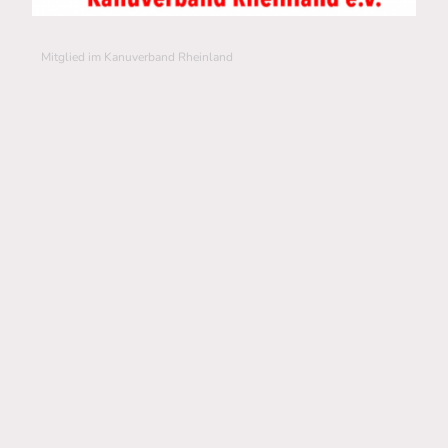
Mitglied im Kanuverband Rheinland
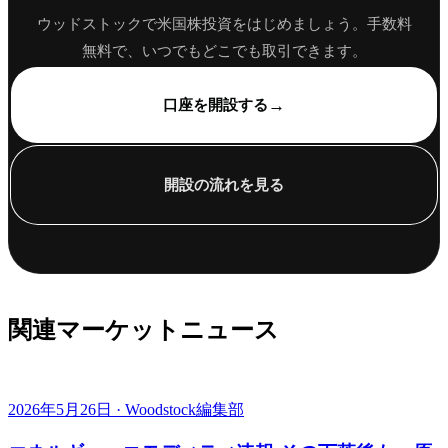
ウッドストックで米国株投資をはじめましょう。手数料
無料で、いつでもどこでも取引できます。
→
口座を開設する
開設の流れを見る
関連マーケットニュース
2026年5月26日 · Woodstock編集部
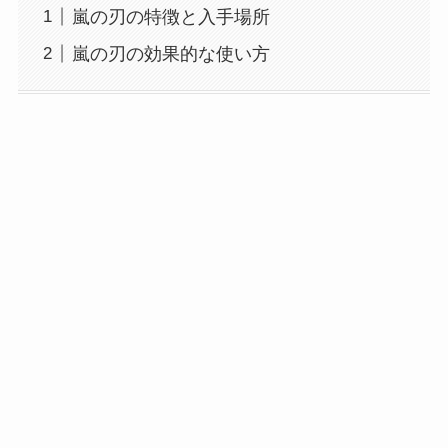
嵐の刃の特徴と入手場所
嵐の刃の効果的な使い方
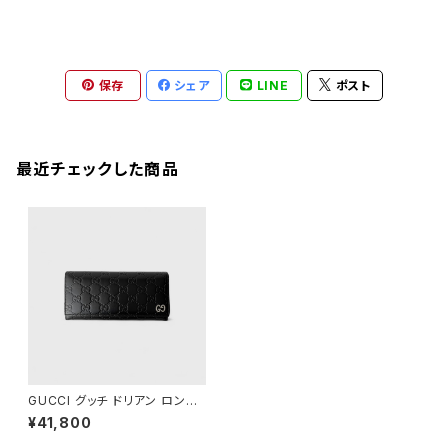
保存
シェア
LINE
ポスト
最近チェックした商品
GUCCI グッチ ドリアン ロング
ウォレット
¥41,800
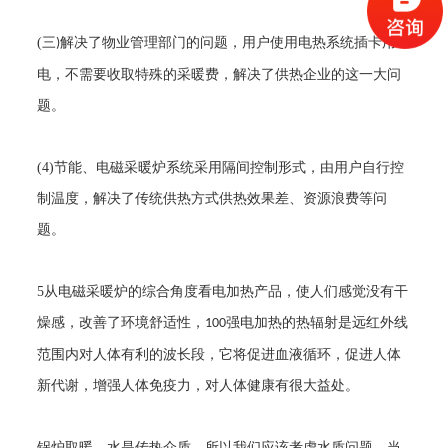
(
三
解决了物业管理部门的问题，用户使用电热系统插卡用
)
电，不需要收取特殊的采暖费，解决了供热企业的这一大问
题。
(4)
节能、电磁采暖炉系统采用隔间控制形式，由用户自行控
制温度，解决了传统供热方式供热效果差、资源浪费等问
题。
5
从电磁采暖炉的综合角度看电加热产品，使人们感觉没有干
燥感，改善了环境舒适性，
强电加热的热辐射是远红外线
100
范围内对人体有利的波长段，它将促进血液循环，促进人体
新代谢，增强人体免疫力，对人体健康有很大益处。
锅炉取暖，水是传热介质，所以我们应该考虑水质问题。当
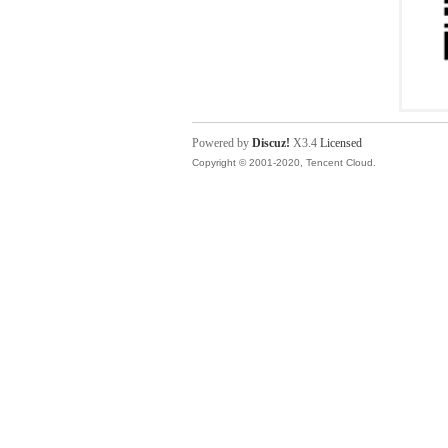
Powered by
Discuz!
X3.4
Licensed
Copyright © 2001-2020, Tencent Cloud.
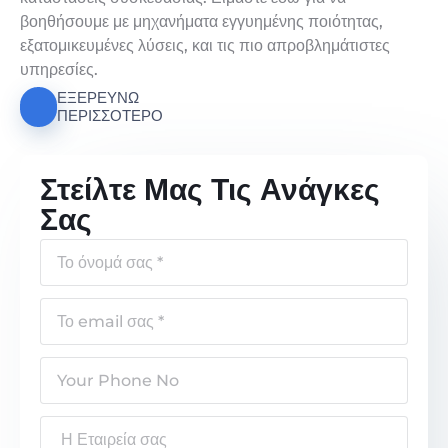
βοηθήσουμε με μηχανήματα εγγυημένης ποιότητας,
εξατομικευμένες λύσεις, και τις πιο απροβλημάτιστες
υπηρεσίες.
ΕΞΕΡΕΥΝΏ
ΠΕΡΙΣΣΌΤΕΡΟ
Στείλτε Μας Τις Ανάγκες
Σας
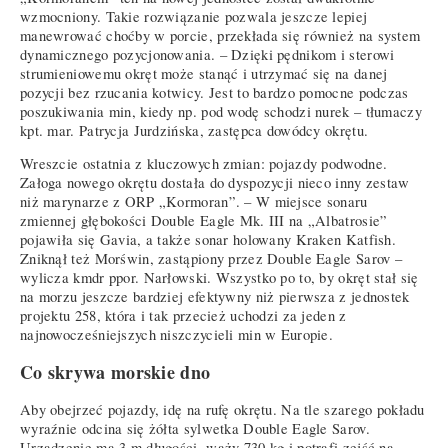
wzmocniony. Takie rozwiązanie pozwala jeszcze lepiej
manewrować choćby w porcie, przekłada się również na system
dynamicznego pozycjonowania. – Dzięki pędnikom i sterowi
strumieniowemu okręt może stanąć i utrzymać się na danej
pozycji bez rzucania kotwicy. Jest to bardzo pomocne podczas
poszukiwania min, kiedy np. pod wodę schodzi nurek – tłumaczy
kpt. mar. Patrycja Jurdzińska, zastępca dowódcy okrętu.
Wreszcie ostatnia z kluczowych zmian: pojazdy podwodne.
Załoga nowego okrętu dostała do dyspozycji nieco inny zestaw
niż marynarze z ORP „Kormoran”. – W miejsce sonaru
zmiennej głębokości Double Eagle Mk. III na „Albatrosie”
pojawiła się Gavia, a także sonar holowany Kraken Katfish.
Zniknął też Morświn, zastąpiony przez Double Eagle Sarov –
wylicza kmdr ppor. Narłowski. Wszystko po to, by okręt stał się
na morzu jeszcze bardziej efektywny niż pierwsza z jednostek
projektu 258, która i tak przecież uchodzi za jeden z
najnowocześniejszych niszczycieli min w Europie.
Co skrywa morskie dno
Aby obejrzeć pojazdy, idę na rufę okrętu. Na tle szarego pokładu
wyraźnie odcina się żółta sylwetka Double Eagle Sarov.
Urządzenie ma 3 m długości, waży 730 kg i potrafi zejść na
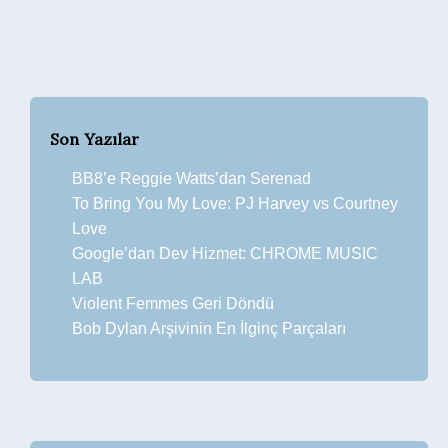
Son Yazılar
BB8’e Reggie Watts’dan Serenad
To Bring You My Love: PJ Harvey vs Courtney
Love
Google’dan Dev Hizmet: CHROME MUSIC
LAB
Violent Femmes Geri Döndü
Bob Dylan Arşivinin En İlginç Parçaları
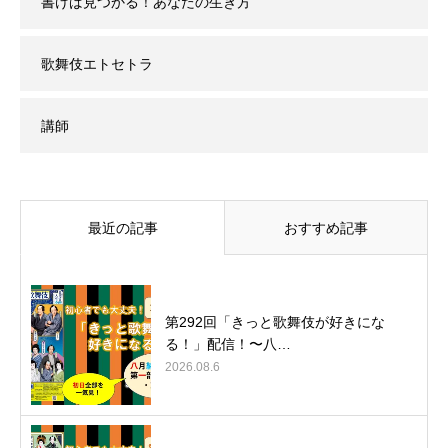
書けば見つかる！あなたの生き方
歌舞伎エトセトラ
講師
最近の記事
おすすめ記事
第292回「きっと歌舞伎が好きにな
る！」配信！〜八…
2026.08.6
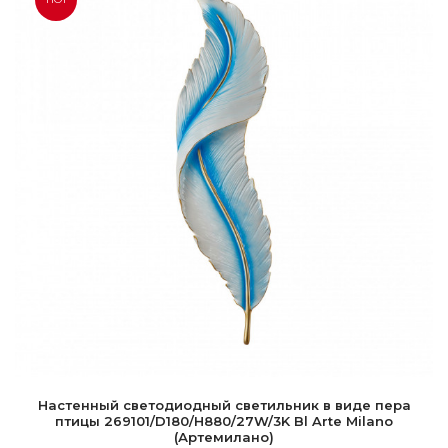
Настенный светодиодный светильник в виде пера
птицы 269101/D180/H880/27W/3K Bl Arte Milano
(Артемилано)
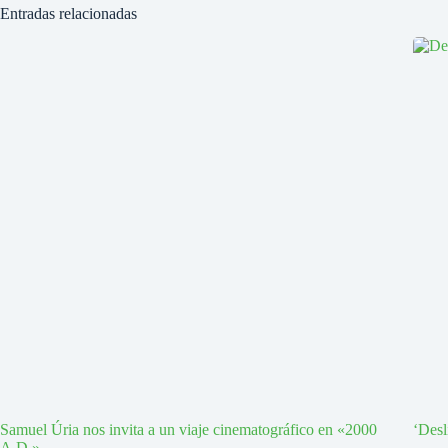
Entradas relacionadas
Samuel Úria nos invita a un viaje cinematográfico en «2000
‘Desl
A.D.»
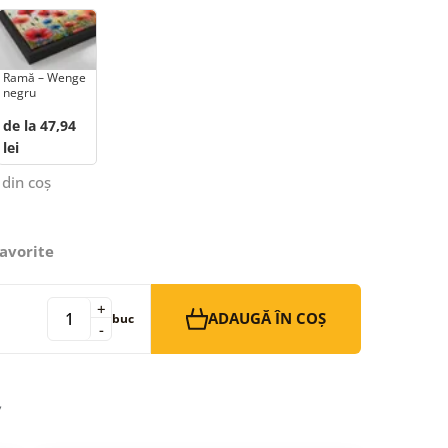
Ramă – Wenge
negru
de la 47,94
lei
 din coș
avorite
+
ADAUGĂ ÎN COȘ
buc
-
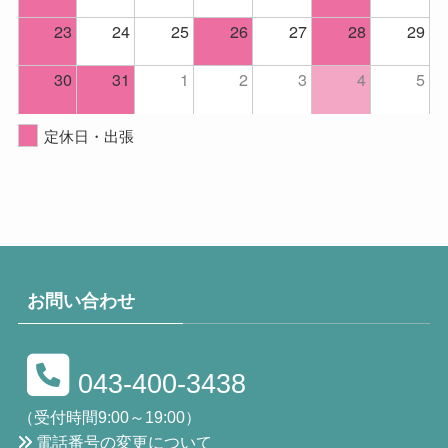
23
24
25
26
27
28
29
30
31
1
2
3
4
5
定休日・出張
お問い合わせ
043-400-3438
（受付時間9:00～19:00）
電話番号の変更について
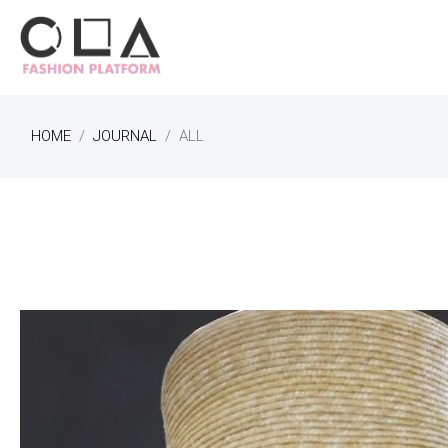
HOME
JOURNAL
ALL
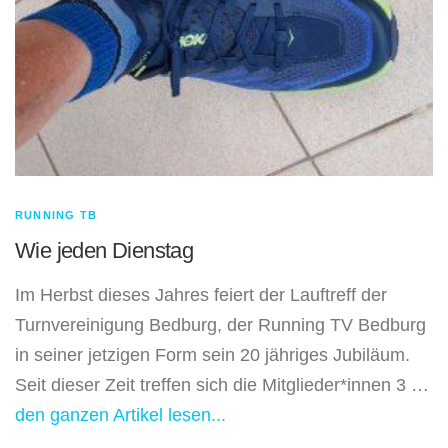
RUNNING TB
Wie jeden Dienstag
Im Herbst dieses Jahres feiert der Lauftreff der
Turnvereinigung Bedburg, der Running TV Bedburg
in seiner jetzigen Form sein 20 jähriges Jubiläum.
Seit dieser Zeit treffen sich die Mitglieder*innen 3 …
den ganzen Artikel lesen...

## Action item:
Return every entry word for word, minus the pictures.

## Task answer:
Mitglied im Kanuverband Rheinland
ウッドストックで米国株投資をはじめましょう。手数料
無料で、いつでもどこでも取引できます。
→
口座を開設する
開設の流れを見る
関連マーケットニュース
2026年5月26日 · Woodstock編集部
嵐の刃の特徴と入手場所
嵐の刃の効果的な使い方
保存
シェア
LINE
ポスト
最近チェックした商品
GUCCI グッチ ドリアン ロング
ウォレット
¥41,800
(
三
解决了物业管理部门的问题，用户使用电热系统插卡用
)
电，不需要收取特殊的采暖费，解决了供热企业的这一大问
题。
(4)
节能、电磁采暖炉系统采用隔间控制形式，由用户自行控
制温度，解决了传统供热方式供热效果差、资源浪费等问
题。
5
从电磁采暖炉的综合角度看电加热产品，使人们感觉没有干
燥感，改善了环境舒适性，
强电加热的热辐射是远红外线
100
范围内对人体有利的波长段，它将促进血液循环，促进人体
新代谢，增强人体免疫力，对人体健康有很大益处。
锅炉取暖，水是传热介质，所以我们应该考虑水质问题。当
Powered by
Discuz!
X3.4
Licensed
Copyright © 2001-2020, Tencent Cloud.
βοηθήσουμε με μηχανήματα εγγυημένης ποιότητας,
εξατομικευμένες λύσεις, και τις πιο απροβλημάτιστες
υπηρεσίες.
ΕΞΕΡΕΥΝΏ
ΠΕΡΙΣΣΌΤΕΡΟ
Στείλτε Μας Τις Ανάγκες
Σας
wzmocniony. Takie rozwiązanie pozwala jeszcze lepiej
manewrować choćby w porcie, przekłada się również na system
dynamicznego pozycjonowania. – Dzięki pędnikom i sterowi
strumieniowemu okręt może stanąć i utrzymać się na danej
pozycji bez rzucania kotwicy. Jest to bardzo pomocne podczas
poszukiwania min, kiedy np. pod wodę schodzi nurek – tłumaczy
kpt. mar. Patrycja Jurdzińska, zastępca dowódcy okrętu.
Wreszcie ostatnia z kluczowych zmian: pojazdy podwodne.
Załoga nowego okrętu dostała do dyspozycji nieco inny zestaw
niż marynarze z ORP „Kormoran”. – W miejsce sonaru
zmiennej głębokości Double Eagle Mk. III na „Albatrosie”
pojawiła się Gavia, a także sonar holowany Kraken Katfish.
Zniknął też Morświn, zastąpiony przez Double Eagle Sarov –
wylicza kmdr ppor. Narłowski. Wszystko po to, by okręt stał się
na morzu jeszcze bardziej efektywny niż pierwsza z jednostek
projektu 258, która i tak przecież uchodzi za jeden z
najnowocześniejszych niszczycieli min w Europie.
Co skrywa morskie dno
Aby obejrzeć pojazdy, idę na rufę okrętu. Na tle szarego pokładu
wyraźnie odcina się żółta sylwetka Double Eagle Sarov.
Urządzenie ma 3 m długości, waży 730 kg i potrafi zejść na
Son Yazılar
BB8’e Reggie Watts’dan Serenad
To Bring You My Love: PJ Harvey vs Courtney
Love
Google’dan Dev Hizmet: CHROME MUSIC
LAB
Violent Femmes Geri Döndü
Bob Dylan Arşivinin En İlginç Parçaları
書けば見つかる！あなたの生き方
歌舞伎エトセトラ
講師
最近の記事
おすすめ記事
第292回「きっと歌舞伎が好きにな
る！」配信！〜八…
2026.08.6
Настенный светодиодный светильник в виде пера
птицы 269101/D180/H880/27W/3K Bl Arte Milano
(Артемилано)
Entradas relacionadas
Samuel Úria nos invita a un viaje cinematográfico en «2000
‘Desl
A.D.»
Ramă – Wenge
negru
de la 47,94
lei
 din coș
avorite
+
ADAUGĂ ÎN COȘ
buc
-
23
24
25
26
27
28
29
30
31
1
2
3
4
5
定休日・出張
お問い合わせ
043-400-3438
（受付時間9:00～19:00）
電話番号の変更について
HOME
JOURNAL
ALL
RUNNING TB
Wie jeden Dienstag
Im Herbst dieses Jahres feiert der Lauftreff der
Turnvereinigung Bedburg, der Running TV Bedburg
in seiner jetzigen Form sein 20 jähriges Jubiläum.
Seit dieser Zeit treffen sich die Mitglieder*innen 3 …
den ganzen Artikel lesen...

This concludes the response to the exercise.